Edge-preserving Image Synthesis for Unsupervised Domain Adaptation in Medical Image Segmentation.

Abstract

Domain Adaptation is a technique to address the lack of massive amounts of labeled data in different application domains. Unsupervised domain adaptation is the process of adapting a model to an unseen target dataset using solely labeled source data and unlabeled target domain data. Though many image-spaces domain adaptation methods have been proposed to capture pixel-level domain-shift, such techniques may fail to maintain high-level semantic information for the segmentation task. For the case of biomedical images, fine details such as blood vessels can be lost during the image transformation operations between domains.
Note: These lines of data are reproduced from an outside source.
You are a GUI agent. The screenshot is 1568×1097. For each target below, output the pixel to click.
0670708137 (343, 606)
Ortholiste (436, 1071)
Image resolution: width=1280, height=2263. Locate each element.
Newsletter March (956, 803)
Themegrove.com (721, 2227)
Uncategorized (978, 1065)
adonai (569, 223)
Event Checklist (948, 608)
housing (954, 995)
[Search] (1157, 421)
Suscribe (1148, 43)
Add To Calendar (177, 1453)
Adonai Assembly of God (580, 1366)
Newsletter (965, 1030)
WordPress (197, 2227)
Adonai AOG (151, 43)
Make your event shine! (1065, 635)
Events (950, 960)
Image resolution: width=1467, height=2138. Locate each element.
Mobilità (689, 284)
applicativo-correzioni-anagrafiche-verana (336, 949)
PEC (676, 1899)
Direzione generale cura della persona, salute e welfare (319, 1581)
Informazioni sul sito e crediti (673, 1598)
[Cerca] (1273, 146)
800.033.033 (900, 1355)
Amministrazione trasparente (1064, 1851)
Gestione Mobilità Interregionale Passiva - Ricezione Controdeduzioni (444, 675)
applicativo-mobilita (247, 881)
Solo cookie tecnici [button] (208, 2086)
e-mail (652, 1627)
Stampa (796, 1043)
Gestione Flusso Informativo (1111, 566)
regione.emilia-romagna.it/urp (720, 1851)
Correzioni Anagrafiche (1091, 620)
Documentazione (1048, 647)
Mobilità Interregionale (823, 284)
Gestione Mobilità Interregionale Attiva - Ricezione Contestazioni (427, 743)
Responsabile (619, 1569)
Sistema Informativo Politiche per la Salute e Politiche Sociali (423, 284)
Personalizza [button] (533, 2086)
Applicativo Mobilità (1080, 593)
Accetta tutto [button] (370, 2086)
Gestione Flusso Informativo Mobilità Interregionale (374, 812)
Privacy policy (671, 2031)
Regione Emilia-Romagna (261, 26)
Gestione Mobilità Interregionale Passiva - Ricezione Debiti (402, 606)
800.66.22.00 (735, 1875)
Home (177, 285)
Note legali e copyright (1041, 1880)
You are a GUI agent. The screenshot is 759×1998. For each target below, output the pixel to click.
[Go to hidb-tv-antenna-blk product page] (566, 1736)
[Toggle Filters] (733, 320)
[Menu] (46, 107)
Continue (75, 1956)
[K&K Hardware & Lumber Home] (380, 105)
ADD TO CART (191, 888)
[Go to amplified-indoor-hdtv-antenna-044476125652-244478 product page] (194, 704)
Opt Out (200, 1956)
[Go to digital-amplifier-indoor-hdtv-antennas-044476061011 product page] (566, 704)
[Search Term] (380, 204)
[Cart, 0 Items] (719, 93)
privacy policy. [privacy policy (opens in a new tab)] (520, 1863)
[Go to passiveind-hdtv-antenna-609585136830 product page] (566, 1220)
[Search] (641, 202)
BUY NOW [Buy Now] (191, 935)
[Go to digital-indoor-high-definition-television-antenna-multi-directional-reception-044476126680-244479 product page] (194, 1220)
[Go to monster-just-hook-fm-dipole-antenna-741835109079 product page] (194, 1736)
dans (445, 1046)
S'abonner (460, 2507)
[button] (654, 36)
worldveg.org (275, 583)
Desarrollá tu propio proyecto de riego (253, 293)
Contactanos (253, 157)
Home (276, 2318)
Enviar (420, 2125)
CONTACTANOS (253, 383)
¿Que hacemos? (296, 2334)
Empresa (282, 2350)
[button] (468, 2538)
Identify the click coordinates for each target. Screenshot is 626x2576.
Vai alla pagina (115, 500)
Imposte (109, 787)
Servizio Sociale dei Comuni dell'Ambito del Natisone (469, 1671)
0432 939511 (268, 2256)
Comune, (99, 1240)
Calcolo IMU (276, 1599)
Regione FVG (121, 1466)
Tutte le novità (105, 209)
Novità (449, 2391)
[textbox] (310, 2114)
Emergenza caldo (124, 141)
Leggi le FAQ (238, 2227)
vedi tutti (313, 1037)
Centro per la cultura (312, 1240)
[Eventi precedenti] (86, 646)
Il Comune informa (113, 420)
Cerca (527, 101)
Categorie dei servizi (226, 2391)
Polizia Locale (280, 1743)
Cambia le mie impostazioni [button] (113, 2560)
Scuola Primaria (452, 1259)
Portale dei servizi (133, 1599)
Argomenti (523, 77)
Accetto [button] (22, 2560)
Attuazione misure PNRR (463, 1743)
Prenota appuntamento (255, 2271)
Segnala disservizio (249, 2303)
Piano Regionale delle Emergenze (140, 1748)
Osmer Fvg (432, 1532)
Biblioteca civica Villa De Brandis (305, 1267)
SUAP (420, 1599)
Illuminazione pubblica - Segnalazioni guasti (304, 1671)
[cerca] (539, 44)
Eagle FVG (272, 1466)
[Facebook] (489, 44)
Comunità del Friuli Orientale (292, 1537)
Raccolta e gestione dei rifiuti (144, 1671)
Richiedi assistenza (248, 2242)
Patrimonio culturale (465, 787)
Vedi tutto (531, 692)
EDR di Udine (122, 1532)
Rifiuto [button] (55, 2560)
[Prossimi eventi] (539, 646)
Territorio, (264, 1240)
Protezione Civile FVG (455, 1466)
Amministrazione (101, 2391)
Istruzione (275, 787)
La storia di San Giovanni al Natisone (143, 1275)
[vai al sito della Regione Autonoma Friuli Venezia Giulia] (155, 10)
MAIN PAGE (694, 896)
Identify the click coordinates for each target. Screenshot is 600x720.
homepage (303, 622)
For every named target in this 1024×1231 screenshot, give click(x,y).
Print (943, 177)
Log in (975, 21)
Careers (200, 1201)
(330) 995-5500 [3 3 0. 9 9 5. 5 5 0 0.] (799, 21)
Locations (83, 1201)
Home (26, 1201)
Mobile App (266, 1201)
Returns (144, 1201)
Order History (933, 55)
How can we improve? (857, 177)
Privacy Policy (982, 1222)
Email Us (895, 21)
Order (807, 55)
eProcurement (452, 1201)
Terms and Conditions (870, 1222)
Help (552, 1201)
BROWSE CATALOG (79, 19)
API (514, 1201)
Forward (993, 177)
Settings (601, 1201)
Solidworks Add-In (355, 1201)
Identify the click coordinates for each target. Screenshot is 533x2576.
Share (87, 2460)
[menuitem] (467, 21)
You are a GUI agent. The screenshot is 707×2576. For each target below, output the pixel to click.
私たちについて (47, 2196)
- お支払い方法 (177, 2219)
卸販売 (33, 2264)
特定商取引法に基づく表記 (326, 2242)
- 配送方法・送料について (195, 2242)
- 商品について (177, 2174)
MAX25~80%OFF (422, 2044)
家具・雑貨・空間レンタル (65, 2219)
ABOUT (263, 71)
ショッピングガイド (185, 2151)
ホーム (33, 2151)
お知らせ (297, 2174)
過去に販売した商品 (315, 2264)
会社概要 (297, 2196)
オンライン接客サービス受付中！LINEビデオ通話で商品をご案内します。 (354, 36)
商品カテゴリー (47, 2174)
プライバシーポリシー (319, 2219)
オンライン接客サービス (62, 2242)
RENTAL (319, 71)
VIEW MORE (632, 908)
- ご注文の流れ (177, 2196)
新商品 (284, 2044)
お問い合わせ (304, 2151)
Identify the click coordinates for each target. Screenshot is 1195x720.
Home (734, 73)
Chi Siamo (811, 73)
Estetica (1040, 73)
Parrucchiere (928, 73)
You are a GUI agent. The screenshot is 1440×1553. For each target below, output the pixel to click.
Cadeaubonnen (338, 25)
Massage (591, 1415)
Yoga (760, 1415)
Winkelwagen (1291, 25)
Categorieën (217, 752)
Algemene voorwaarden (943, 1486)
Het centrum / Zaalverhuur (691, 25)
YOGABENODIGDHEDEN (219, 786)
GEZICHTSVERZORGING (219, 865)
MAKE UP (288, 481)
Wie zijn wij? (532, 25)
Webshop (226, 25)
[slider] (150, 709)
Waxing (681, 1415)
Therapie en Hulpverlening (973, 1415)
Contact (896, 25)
In this work, we propose a model that adapts between domains using cycle-consistent loss while maintaining edge details of the original images by enforcing an edge-based loss during the adaptation process. We demonstrate the effectiveness of our algorithm by comparing it to other approaches on two eye fundus vessels segmentation datasets. We achieve 3.1 % increment in Dice score compared to the SOTA and ∼ 7.02% increment compared to a vanilla CycleGAN implementation. Clinical relevance- The proposed adaptation scheme can provide better performance on unseen data for semantic segmentation, which is widely applied in computer-aided diagnosis. Such robust performance can reduce the reliance of a large amount of labeled data, which is a common problem in the medical domain.